▶ _Directions_: The lines to reproduce run from the one containing "Segment **esophagus**." through the final line of the entries; write them out exactly and add nothing.

▶ _Exercise materials_:

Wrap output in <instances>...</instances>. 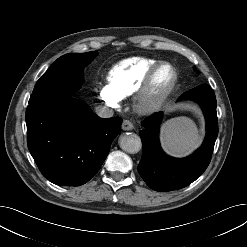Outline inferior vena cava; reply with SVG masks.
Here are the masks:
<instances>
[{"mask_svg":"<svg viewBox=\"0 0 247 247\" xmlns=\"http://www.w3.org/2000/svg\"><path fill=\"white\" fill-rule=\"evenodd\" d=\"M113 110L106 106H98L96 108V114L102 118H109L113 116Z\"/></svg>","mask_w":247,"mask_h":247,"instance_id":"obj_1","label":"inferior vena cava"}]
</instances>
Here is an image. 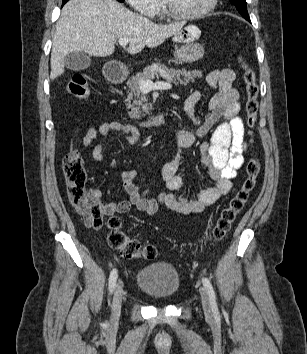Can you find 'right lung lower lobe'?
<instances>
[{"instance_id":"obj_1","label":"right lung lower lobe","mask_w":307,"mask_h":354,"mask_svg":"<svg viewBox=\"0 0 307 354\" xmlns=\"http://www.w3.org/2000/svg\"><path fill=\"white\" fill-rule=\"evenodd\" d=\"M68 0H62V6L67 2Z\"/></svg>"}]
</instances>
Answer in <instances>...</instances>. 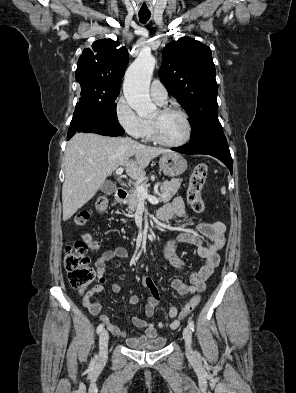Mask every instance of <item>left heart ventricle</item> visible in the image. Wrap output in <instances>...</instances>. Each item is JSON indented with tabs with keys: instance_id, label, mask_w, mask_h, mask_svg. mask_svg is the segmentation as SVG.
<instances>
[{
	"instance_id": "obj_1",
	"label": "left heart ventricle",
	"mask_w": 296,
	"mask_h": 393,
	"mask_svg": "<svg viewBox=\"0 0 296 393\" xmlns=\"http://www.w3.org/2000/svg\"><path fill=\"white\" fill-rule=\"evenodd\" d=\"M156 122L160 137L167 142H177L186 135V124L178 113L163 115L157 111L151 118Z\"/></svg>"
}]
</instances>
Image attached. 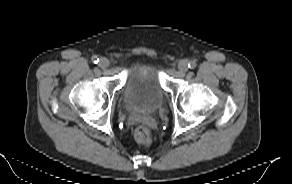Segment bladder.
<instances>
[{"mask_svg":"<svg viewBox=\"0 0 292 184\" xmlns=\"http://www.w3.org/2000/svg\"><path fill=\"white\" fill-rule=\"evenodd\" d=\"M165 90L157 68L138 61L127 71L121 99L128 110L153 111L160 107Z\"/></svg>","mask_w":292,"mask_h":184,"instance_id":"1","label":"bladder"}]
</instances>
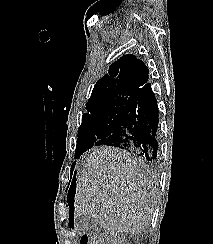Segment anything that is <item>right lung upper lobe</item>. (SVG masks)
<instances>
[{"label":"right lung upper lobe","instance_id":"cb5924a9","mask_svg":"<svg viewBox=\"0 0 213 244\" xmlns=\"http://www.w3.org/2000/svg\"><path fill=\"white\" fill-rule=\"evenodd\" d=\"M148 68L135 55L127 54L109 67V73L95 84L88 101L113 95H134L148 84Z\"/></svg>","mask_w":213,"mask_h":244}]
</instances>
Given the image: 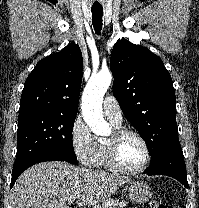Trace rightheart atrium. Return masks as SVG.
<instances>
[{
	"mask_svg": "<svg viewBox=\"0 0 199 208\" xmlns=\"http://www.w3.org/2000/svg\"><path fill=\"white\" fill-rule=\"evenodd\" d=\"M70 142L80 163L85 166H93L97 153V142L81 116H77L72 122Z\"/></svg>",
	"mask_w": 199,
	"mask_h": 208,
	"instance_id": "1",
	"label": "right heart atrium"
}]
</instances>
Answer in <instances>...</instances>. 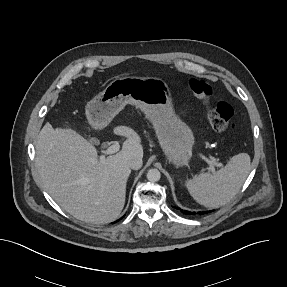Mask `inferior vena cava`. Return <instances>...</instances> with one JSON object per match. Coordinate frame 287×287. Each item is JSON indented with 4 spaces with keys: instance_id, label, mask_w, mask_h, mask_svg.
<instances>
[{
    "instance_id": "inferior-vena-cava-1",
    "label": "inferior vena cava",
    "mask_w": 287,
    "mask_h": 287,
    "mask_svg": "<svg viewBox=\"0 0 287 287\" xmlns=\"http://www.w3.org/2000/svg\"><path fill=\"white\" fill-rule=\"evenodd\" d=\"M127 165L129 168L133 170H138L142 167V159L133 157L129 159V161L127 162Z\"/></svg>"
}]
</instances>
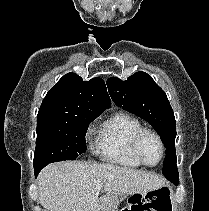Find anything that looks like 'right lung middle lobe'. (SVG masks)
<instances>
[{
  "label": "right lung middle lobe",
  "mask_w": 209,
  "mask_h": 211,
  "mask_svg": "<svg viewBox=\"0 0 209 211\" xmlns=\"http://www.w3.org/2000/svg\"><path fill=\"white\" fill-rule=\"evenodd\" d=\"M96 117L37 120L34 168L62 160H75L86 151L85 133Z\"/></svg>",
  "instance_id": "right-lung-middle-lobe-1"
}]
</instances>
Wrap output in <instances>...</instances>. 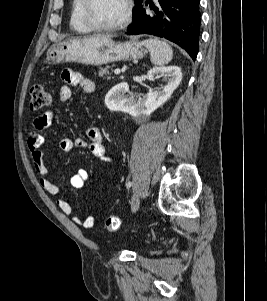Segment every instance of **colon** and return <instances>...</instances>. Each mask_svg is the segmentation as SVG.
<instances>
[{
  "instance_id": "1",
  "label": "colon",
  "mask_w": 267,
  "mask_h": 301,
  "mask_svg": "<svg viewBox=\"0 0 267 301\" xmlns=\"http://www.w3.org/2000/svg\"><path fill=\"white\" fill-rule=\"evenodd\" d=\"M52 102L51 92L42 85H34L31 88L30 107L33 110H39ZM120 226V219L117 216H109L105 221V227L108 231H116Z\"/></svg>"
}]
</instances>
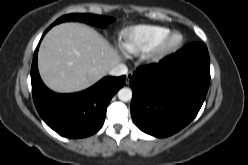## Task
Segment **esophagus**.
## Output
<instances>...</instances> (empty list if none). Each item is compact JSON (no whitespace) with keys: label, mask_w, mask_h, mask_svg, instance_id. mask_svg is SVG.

▶ _Answer below_:
Segment **esophagus**.
## Output
<instances>...</instances> (empty list if none). Each item is compact JSON (no whitespace) with keys: label, mask_w, mask_h, mask_svg, instance_id. mask_svg is SVG.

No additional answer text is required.